Happy Valentines Day!

I?m a day late


----------



## KittyBoton (Feb 16, 2018)

*I don't see them T-T*


----------



## That Marshal Fangirl (Feb 16, 2018)

KittyBoton said:


> *I don't see them T-T*



They're only available for one day, Valentine's Day.


----------



## xSuperMario64x (Feb 16, 2018)

Justin said:


> Just like actual love, our roses here at The Bell Tree are only temporary.



Ty Justin for lifting my spirits higher than heaven itself <3


----------



## amazonevan19 (Feb 17, 2018)

ThatOneMarshalFangirl said:


> They're only available for one day, Valentine's Day.



 am I misunderstanding the OP then? It says they'd be available until the 22nd. Or is that how long they'll be displayable?


----------



## dedenne (Feb 17, 2018)

amazonevan19 said:


> am I misunderstanding the OP then? It says they'd be available until the 22nd. Or is that how long they'll be displayable?



I think that's how long they'll be displayable


----------



## piske (Feb 17, 2018)

This will always be my favorite collectible <3


----------



## Sgt.Groove (Feb 18, 2018)

There should be a joke collectible where it's just a withered valentines rose, could gift em to people who didn't get a rose (but only after all the normal roses disappear)

?ω?


----------



## xSuperMario64x (Feb 23, 2018)

So the 21st was two days ago but we all still have our roses...
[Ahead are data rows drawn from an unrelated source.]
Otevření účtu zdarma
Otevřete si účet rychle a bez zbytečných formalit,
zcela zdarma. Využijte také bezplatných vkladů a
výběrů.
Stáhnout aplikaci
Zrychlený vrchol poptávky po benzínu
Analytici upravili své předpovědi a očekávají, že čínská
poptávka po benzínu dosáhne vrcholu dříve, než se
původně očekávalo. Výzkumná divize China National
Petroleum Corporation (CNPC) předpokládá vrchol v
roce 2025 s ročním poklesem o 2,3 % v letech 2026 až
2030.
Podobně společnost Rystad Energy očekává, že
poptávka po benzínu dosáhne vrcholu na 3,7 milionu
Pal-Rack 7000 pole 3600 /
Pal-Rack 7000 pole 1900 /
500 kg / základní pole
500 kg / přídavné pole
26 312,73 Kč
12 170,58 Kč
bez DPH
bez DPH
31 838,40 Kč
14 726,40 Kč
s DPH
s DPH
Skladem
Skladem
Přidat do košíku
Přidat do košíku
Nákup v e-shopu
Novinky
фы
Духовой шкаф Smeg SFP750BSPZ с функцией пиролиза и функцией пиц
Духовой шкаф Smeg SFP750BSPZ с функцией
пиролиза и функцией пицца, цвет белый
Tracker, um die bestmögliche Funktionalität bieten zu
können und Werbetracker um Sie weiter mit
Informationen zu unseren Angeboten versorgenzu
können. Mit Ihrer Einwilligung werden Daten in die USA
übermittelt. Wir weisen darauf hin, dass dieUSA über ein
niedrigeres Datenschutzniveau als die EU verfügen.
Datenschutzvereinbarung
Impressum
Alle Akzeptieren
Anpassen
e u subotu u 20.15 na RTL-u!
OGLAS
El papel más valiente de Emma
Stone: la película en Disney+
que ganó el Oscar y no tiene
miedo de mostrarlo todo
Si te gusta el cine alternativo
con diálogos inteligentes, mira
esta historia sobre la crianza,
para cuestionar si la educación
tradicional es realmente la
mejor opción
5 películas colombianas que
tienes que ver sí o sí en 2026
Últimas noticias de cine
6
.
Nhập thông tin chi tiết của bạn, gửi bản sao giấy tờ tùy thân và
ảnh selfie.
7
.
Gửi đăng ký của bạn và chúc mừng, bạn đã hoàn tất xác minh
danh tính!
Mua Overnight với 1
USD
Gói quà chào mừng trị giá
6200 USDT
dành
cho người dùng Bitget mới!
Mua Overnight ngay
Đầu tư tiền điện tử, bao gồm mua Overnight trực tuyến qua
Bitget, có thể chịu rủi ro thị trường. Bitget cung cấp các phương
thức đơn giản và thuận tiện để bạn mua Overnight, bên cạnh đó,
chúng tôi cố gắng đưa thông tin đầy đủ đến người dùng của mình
Maybe this love will stick around for just a bit longer ^^


----------



## Alienfish (Feb 23, 2018)

xSuperMario64x said:


> So the 21st was two days ago but we all still have our roses...
> 
> Maybe this love will stick around for just a bit longer ^^



except that they mess up my lineup and im too lazy to hide them XD


----------



## King Dorado (Feb 24, 2018)

xSuperMario64x said:


> So the 21st was two days ago but we all still have our roses...
> 
> Maybe this love will stick around for just a bit longer ^^



awww man, this is why you shouldn't publicly mention whenever we've got something good, bc then the admins will take it away... ;A;
and you've been here long enuf to know better... 
smh


----------



## KaydeeKrunk (Feb 25, 2018)

I already miss them. =[


----------



## xSuperMario64x (Feb 25, 2018)

King Dorado said:


> awww man, this is why you shouldn't publicly mention whenever we've got something good, bc then the admins will take it away... ;A;
> and you've been here long enuf to know better...
> smh



Idk man, love aint v good anyways sooo


----------



## That Marshal Fangirl (Feb 25, 2018)

xSuperMario64x said:


> Idk man, love aint v good anyways sooo



Hey, at least you've still got the love of your friends, right?


----------



## Mr. Cat (Feb 27, 2018)

I've wasted all my bells on temporary roses I couldn't even use and a failed title color change (I was trying out different colors and my toddler bumped me and made me accidentally click submit before I was finished typing). I am the sad.


----------



## Antonio (Feb 27, 2018)

Mr. Cat said:


> I've wasted all my bells on temporary roses I couldn't even use and a failed title color change (I was trying out different colors and my toddler bumped me and made me accidentally click submit before I was finished typing). I am the sad.



_PAT, PAT_

I know how you feel, Mister Kitty. It's sooo tempting to buy them roses.....


----------